Re: Indeed, excessive relative to the military advantage gained by enforcing it. Is the military advantage worth it? The security fence, that Israel began constructing around Gaza in the 1990s, and the blockade and frequent incursions since the so-called disengagement, were a failure by every metric as of the date of the attack on the flotilla. They had only increased the number of rockets and mortars fired into Israel. They were certainly not the only measures that could have been employed. For example, even the US quarantine of Cuba allowed ships that were not carrying prohibited items to continue on their way to the coasts of Cuba after they were visited and inspected. That is what Article 103 of the San Remo Manual requires. The UN Security Council recently issued a unanimous statement stressing that ships carrying food, fuel and other vital supplies must be permitted to enter ports in Yemen, despite the Saudi blockade, because the country is on the brink of famine. As the ICJ noted, Israel could not rely on a right of self-defense or on a state of necessity in order to preclude the wrongfulness of all of its actions as of 2004. Several High Contracting… Read more »

Anon
Anon

“The security fence, that Israel began constructing around Gaza in the 1990s, and the blockade and frequent incursions since the so-called disengagement, were a failure by every metric as of the date of the attack on the flotilla. They had only increased the number of rockets and mortars fired into Israel. ” But the fence – which IIRC follows the internationally recognized Israel-Gaza border – wasn’t built to stop rockets into Israel, it was built to stop people going into Israel with no authorization. And it is fair to say that it was successful at doing that though Hamas has come with the corresponding counter-measure (tunnels). As for the military operations launched by Israel into Gazan territory, I would say that they have achieved a significant, though temporary, decrease in rocket attacks. I recall that, for instance, rocket and mortar fire from Gaza decreased significantly after Operation Cast Lead (relative to the launches in the year before) and started to pick up after the 2011 Egyptian revolution that overthrew Mubarak and which saw the Muslim Brotherhood gaining strength, and eventually power, within Egypt. But no, they most certainly haven’t ended rocket fire. But then, only a durable agreement or reoccupation… Read more »

Gary
Gary

Anon,
Some of your assertions just make me want to throw up.

Anon
Anon

Which ones would those be, I wonder?

Gary
Gary

Oh I apologize, I meant all of your assertions make me want to throw up. My bad.

Anon
Anon

Why would that be?

Maybe you want to throw up because you have no real way to refute them? That’d be sad considering that the standard of evidence required for criminal prosecution, even under domestic law, is pretty high (and naturally so!).

Gary
Gary

No no, it’s just the smell of bad faith. That’s all.

Anon
Anon

Well, if you think that I’m arguing in bad faith, even when I actually think that the overall situation in Israel and Palestine – but not the Marmara affair in specific, which doesn’t even involve most of the civilians affected by the conflict – does meet the threshold for prosecution in international Courts (criminal or not), that’s up to you.

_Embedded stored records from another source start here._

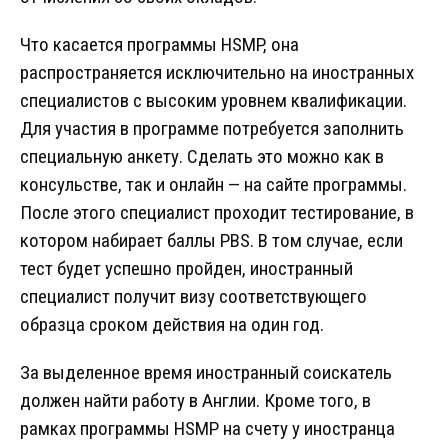
Что касается программы HSMP, она
распространяется исключительно на иностранных
специалистов с высоким уровнем квалификации.
Для участия в программе потребуется заполнить
специальную анкету. Сделать это можно как в
консульстве, так и онлайн — на сайте программы.
После этого специалист проходит тестирование, в
котором набирает баллы PBS. В том случае, если
тест будет успешно пройден, иностранный
специалист получит визу соответствующего
образца сроком действия на один год.
За выделенное время иностранный соискатель
должен найти работу в Англии. Кроме того, в
рамках программы HSMP на счету у иностранца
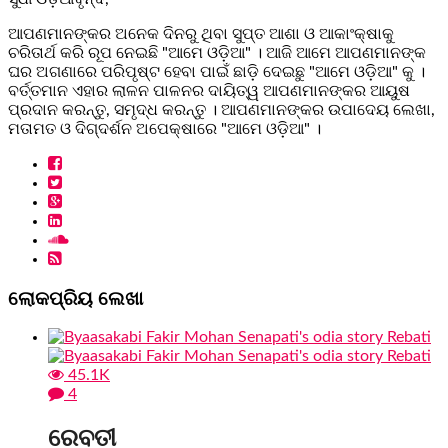
ଆପଣମାନଙ୍କର ଅନେକ ଦିନରୁ ଥିବା ସୁପ୍ତ ଆଶା ଓ ଆକାଂକ୍ଷାକୁ
ଚରିତାର୍ଥ କରି ରୂପ ନେଇଛି "ଆମେ ଓଡ଼ିଆ" । ଆଜି ଆମେ ଆପଣମାନଙ୍କ
ଘର ଅଗଣାରେ ପରିପୃଷ୍ଟ ହେବା ପାଇଁ ଛାଡ଼ି ଦେଇଛୁ "ଆମେ ଓଡ଼ିଆ" କୁ ।
ବର୍ତ୍ତମାନ ଏହାର ଲାଳନ ପାଳନର ଦାୟିତ୍ୱ ଆପଣମାନଙ୍କର ଆୟୁଷ
ପ୍ରଦାନ କରନ୍ତୁ, ସମୃଦ୍ଧ କରନ୍ତୁ । ଆପଣମାନଙ୍କର ଉପାଦେୟ ଲେଖା,
ମତାମତ ଓ ଦିଗ୍ଦର୍ଶନ ଅପେକ୍ଷାରେ "ଆମେ ଓଡ଼ିଆ" ।
ଲୋକପ୍ରିୟ ଲେଖା
45.1K
4
ରେବତୀ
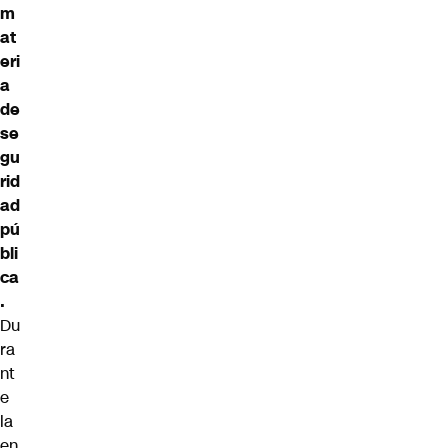
m
at
eri
a
de
se
gu
rid
ad
pú
bli
ca
.
Du
ra
nt
e
la
en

What I don’t agree with is with taking NGO, UN and ICRC reports as facts when they lack an explicit analysis by military experts of the issues of proportionality, necessity and distinction involved in the incidents mentioned – which is something lawyers alone are not qualified to assess – and especially when the latter two take the former as evidence or, in the case of the UN, when the resolution that motivates the drafting of such reports has already determined what the facts are and issued condemnations before an inquiry has begun (which may legitimately make one wonder how reliable will that inquiry be).